3.3.2 Deformable Convolution V3

Conventional convolution operations are generally regular convolutions for sampling of fixed-sized regions. For frontal-view gait recognition, as pedestrian region continuously changes during walking movement, conventional convolution is not suitable for the regression task of pedestrian movement region. Deformable convolution operation, in this sense, can help to adjust the receptive field according to movement and variations in pedestrian’s appearance. Therefore, a deformable-ELAN module based on deformable convolution v3 is designed in this section to address the limitations of conventional convolutional layers in capturing long-range dependencies and achieve global representation of pedestrian gait:

$$\begin{aligned} y(p_0)=\sum ^{G}_{g=1}\sum ^{K}_{k=1}w_gm_{gk}x_g(p_0+p_k+\Delta p_{gk}) \end{aligned}$$
(3)

where \(p_0\) represents the current pixel point, G is the number of aggregation groups, K is the total number of sample points. For the g-th group, \(w_g\in R^{C\times C'}\) represents the position-independent projected weight of a group, with the dimension of the group \(C'=C/G\). \(m_{gk}\in {\mathbb {R}}\) represents modulation scalar of the k-th sampling point in the g-th group. \(x_g\in {\mathbb {R}}^{C'\times H\times W}\) is the sliced input feature vector. \(\Delta p_{gk}\) represents the corresponding offsets of \(p_k\) in the g-th group. The proposed Deformable-ELAN module can not only increase the expressiveness of the operator but also share convolution weights, reducing algorithm complexity and enhancing training stability. The structures of the ELAN module and Deformable-ELAN module are illustrated in Fig. 5.

Fig. 5
figure 5

The structures of a ELAN and b deformable-ELAN modules

The structure of the proposed Gait-YOLO algorithm including ELAN module and Deformable-ELAN module are shown in Fig. 4. The Gait-YOLO model is used to extract regions of interest in the holistic silhouettes and dense optical flow images, as shown in Fig. 6. The extracted pedestrian regions of silhouette images and dense optical flow images are resized into \(64\times 44\) images and used as the dual-channel input for final recognition task. The proposed Gait-YOLO algorithm can achieve extraction of pedestrian areas from both silhouette and dense optical flow by adopting a small target detection layer and a Deformable-ELAN module. Despite that conventional image processing methods do well in target pedestrian areas detection of binary silhouettes, they fail to obtain satisfactory performance in images with rich color changes, such as dense optical flow graphs. Additionally, the proposed Gait-YOLO algorithm can obtain promising performance in pedestrian area detection of binary silhouettes, dense optical flows and even original RGB frame sequences only with small amount of pre-training, which outperforms conventional image processing methods.
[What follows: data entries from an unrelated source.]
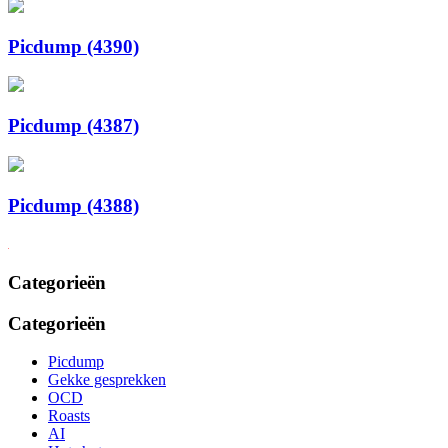
Picdump (4390)
Picdump (4387)
Picdump (4388)
Categorieën
Categorieën
Picdump
Gekke gesprekken
OCD
Roasts
AI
It is also noted that the baseline YOLOv7 model pre-trained on the public COCO database can deal with target pedestrian areas detection well when the analyzed pedestrian area is large. When pedestrians are far away from camera, that is, the pedestrian area is small, the effect of target pedestrian areas detection with target pedestrian areas detection is usually unsatisfactory. In our proposed algorithm, a small target detection layer and Deformable-ELAN module are designed to improve the effect of small pedestrian areas detection. A total of 100 silhouette images and 100 dense optical flow images are selected to fine-tune the Gait-YOLO model. Experimental results in this paper show that the fine-tuned Gait-YOLO model with a small number of samples greatly improves the effect of pedestrian area extraction for both gait silhouette and dense optical flow images.

Fig. 6
figure 6

Results of pedestrian detection by Gait-YOLO: a silhouette, b dense optical flow. The red box is the ground-truth box and the green one is the detecting box

3.4 Multi-modal fusion module

In this section, we propose a multi-modal fusion module (MFM) based on a squeeze-and-excitation (SE) scheme for discriminative multi-modal feature learning and classification. The aforementioned two kinds of gait representations, holistic silhouette and dense optical flow are used as the dual-channel input for feature fusion. The following of this section summarizes the main steps in recognizing an appearing frontal-view gait sequence using the multi-modal fusion module. The holistic flowchart of our proposed multi-modal fusion module is shown in Fig. 8.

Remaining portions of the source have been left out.